Right now, when I flip my hands over and turn them skyward, I can see angry red marks in the center of both palms.
I didn’t notice them yesterday. In fact, it wasn’t until this morning when I gripped my toothbrush and winced that I even realized they were there. I stared at my hands in the bright bathroom light, baffled by the welts, by their symmetry and their origin. And then it hit me. During the last three miles of the race I was pushing so hard that I dug my fingertips deep enough through my gloves and into the flesh of my palms to bruise them without noticing or caring that I was doing it.
In Roman Catholic tradition, the Stigmata, the wounds of Christ’s crucifixion, appear on those who are impressed with divine favor. I can pretty much guarantee that this is not my situation. And while I don’t know how important a single race is to the man upstairs, I do know that yesterday I drove myself closer to God than I have in a long time.
I honestly can’t say what made me do it, but when the gun went off, I charged to the front of the race and stayed there like an idiot who didn’t know any better. I did know better; I just didn’t care. See, I’ve run three half marathons this year, the fastest of which was just a hair under 1:18 and I simply couldn’t stand it anymore. I couldn’t bear one more race where I sat comfortably behind my crumbling potential and watched it fade into oblivion with the passing months that have an unbearable habit of turning into years.
Yesterday, as I pushed a suicidal pace at mile eight, leading women that were undeniably out of my league through an electric-green tunnel of high-arching trees, a simple, perfect sentence floated in and out of my mind.
“I am alive.”
This is what it feels like, I realized, to really live, to push myself to the very boundary of who I am and exist wholly in one moment without a thought or concern for the step I had just taken or the one I would take next. There was only the terrible and wonderful pain of now.
I have a feeling that anyone watching the US 25k Championships who remotely follows the sport of distance running must have thought I had lost my mind. It seemed inevitable that Sarah Crouch, a woman who hadn’t run her best in years and was in no way in the same ballpark as the two women behind her, would fall apart at 5k, or at 10k or at 15k, but I survived it for much longer than even I expected.
At mile 11, Aliphine charged the hill and for the hundredth time that hour, I asked my legs to respond, to give me something more, and I found that horribly, there was nothing more to give. And there, within the span of about ninety seconds, my race went from “I’ve got this, I’m fine” to “hello darkness my old friend….”
I flew through the half marathon in 1:12:45 and buckled down for what I knew would be a very long final 4K. The men caught me sometime between mile 14 and 15 and with them, my friend Kevin sped by on a motorcycle, filming their race. An hour later, when I told Kevin I didn’t see him when he passed, he said “Sarah, you didn’t see anything. I have never seen that look on your face, you were in so much pain.”

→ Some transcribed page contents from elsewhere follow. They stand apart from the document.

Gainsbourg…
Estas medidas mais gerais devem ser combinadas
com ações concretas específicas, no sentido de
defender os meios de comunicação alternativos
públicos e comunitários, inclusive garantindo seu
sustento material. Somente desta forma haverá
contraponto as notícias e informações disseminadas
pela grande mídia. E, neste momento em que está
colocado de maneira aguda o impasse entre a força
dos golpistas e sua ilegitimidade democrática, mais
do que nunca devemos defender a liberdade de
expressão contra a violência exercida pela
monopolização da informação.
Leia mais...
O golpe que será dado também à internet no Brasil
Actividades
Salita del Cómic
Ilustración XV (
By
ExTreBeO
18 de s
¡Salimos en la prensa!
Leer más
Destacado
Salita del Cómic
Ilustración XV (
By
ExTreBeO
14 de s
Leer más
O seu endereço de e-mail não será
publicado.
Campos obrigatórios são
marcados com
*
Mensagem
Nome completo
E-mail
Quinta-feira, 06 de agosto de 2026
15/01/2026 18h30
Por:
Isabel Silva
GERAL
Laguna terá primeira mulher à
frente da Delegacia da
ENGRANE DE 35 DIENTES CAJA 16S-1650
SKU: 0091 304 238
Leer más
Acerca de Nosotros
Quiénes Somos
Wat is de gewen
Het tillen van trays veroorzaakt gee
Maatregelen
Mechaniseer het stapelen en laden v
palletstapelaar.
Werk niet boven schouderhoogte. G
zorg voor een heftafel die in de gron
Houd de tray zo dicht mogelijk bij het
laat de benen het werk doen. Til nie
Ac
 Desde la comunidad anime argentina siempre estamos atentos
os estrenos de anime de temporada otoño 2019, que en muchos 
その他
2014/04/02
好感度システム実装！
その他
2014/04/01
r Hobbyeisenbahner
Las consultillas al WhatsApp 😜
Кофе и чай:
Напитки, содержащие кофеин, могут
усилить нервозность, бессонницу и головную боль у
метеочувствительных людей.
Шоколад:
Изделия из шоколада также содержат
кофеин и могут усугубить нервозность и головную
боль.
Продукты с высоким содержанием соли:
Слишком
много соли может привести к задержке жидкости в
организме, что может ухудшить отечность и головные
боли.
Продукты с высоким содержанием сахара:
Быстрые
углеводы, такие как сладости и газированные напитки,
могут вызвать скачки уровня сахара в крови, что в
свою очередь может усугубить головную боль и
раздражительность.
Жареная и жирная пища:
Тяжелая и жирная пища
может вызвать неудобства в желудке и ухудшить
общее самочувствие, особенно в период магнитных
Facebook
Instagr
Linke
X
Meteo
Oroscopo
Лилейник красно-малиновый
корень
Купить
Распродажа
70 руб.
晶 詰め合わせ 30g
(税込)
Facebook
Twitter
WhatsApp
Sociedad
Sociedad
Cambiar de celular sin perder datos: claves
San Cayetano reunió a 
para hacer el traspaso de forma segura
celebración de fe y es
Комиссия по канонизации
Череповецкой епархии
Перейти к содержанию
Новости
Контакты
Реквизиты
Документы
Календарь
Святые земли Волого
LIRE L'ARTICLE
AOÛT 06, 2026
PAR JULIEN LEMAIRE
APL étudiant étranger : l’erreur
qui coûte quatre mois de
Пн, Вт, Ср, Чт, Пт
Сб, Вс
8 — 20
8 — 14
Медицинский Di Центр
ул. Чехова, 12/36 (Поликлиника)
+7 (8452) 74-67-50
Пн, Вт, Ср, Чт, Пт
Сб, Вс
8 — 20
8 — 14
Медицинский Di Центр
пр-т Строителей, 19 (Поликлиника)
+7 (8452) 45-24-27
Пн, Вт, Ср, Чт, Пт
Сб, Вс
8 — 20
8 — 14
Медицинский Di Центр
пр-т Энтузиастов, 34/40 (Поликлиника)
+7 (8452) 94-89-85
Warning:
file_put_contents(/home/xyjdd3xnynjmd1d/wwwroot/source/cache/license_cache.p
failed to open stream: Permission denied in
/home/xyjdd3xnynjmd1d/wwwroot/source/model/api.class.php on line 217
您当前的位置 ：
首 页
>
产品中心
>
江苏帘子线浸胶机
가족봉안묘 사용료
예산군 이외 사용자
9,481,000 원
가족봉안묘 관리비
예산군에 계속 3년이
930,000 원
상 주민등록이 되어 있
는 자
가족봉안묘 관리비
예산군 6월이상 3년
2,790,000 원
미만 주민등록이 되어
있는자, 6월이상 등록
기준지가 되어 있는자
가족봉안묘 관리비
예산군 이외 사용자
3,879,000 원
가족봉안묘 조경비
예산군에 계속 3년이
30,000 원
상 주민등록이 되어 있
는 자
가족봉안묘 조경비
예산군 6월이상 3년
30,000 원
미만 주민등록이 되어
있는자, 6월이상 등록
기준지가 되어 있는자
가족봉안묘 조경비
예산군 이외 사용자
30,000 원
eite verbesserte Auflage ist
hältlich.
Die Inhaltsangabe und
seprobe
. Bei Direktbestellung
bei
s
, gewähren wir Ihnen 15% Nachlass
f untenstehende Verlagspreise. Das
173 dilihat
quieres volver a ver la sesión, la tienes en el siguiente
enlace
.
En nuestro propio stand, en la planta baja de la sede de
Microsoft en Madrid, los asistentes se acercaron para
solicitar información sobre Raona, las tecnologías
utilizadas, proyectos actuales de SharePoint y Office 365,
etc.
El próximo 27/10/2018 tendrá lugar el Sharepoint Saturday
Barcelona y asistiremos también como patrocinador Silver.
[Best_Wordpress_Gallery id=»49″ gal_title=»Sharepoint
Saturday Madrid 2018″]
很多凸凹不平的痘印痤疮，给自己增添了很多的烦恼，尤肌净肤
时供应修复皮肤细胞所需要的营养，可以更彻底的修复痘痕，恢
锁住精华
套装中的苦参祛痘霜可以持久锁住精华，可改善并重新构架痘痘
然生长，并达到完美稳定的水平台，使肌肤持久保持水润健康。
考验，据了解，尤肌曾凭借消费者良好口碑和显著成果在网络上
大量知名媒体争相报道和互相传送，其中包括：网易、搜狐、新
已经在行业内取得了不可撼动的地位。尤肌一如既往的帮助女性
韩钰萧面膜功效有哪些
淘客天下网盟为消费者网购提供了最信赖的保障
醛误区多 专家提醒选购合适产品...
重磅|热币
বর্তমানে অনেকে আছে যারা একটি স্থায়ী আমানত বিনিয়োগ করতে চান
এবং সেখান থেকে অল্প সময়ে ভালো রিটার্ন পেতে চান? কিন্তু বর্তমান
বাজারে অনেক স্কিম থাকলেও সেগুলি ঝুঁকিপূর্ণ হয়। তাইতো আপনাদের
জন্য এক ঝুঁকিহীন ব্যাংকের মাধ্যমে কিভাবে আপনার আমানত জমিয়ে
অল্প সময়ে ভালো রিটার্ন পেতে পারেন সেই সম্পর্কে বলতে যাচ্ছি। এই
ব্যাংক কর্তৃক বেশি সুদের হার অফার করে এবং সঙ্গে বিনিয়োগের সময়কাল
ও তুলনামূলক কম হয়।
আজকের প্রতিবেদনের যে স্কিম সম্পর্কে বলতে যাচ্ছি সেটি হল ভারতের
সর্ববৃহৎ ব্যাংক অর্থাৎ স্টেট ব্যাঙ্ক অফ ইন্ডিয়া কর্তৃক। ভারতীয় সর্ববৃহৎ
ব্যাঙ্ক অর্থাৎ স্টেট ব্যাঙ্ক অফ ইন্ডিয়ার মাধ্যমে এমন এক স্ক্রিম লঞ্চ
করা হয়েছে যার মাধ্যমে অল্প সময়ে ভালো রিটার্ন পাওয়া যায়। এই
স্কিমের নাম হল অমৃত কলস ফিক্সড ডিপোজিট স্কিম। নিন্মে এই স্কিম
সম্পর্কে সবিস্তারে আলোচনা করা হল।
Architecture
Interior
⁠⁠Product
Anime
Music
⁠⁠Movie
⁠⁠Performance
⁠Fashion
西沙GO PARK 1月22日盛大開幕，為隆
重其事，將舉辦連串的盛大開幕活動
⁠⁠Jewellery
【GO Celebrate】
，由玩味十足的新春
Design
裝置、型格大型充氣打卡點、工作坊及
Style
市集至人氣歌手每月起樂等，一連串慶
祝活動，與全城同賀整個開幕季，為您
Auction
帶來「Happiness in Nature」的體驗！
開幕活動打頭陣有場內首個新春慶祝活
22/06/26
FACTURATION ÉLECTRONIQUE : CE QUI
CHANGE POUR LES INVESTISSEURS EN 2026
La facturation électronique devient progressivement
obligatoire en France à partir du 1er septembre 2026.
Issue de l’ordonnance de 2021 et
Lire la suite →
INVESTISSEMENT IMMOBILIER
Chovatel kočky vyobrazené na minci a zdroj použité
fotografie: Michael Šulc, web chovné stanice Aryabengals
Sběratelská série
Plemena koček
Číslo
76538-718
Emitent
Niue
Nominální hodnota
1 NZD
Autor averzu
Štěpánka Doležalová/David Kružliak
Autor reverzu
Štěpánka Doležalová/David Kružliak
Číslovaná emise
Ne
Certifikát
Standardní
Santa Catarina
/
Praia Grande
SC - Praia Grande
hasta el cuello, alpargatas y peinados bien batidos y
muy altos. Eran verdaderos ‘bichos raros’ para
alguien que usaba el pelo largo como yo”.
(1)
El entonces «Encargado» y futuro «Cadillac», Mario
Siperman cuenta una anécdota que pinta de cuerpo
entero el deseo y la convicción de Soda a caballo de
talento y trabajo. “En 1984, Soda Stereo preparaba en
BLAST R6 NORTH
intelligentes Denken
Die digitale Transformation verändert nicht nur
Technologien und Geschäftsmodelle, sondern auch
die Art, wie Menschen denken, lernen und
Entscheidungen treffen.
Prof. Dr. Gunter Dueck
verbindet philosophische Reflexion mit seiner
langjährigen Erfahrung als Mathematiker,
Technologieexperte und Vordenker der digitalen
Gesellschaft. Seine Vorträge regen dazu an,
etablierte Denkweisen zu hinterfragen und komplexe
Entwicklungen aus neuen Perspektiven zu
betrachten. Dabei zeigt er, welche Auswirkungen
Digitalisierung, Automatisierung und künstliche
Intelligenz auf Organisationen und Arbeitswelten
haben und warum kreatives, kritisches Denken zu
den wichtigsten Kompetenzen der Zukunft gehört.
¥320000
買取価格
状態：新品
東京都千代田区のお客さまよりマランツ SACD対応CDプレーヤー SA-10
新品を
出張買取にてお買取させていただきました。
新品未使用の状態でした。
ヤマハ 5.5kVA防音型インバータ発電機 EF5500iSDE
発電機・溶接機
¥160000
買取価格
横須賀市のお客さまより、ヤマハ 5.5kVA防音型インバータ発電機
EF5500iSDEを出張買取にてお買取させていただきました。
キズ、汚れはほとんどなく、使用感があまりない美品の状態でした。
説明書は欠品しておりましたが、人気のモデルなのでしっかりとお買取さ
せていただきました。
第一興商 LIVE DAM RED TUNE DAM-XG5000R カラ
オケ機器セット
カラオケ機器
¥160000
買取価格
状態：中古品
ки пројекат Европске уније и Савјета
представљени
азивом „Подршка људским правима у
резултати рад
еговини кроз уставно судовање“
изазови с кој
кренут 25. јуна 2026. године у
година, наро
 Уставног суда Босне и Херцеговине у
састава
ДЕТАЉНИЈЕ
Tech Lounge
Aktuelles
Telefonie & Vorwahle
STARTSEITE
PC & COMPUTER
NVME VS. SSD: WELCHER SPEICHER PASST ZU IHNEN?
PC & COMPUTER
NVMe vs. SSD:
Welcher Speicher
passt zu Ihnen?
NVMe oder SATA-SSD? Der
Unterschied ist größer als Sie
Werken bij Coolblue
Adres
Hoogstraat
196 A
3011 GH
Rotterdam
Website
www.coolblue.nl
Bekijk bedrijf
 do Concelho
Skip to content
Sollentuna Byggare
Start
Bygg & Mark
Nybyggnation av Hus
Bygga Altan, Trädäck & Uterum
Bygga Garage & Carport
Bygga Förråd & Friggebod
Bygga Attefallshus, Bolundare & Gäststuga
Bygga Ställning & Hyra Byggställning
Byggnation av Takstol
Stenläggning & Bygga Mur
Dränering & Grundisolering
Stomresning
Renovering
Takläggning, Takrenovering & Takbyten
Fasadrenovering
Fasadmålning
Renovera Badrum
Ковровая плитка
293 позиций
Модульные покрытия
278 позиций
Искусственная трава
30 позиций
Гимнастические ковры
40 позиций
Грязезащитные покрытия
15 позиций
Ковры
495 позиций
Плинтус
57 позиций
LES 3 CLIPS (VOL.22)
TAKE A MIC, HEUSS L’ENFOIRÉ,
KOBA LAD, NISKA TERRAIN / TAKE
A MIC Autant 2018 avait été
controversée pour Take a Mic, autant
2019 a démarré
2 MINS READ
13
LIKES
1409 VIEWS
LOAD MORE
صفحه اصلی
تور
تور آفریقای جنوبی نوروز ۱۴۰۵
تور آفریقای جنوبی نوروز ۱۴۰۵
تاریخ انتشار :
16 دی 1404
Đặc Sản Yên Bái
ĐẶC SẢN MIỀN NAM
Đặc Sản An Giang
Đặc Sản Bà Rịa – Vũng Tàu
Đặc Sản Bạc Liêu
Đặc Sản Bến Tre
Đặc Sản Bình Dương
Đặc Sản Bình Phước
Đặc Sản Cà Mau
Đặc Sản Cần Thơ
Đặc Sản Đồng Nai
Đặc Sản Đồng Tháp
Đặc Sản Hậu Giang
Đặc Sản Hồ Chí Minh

But I didn’t fall apart. I didn’t tank or blow up. Shockingly, I held a pretty consistent pace all the way to the finish after nearly breaking my 10-mile PR in a race 15.5 miles long.
I needed this race more than you can possibly imagine. It had been years, actual years, since I’d run even close to the ballpark of my personal bests. I was a priest teetering on the edge of losing his faith, staring up at a shrinking sun as he drowned in the ocean of his sins. And I think one more slow race might have broken my heart. Or at least my spirit.
I wouldn’t change one thing about how I raced yesterday. I wouldn’t go back and do the “smart” thing and hold back early to save myself from the torment of that final half hour, because it was there, in the thickest and most painful corner of hell, that I found my redemption.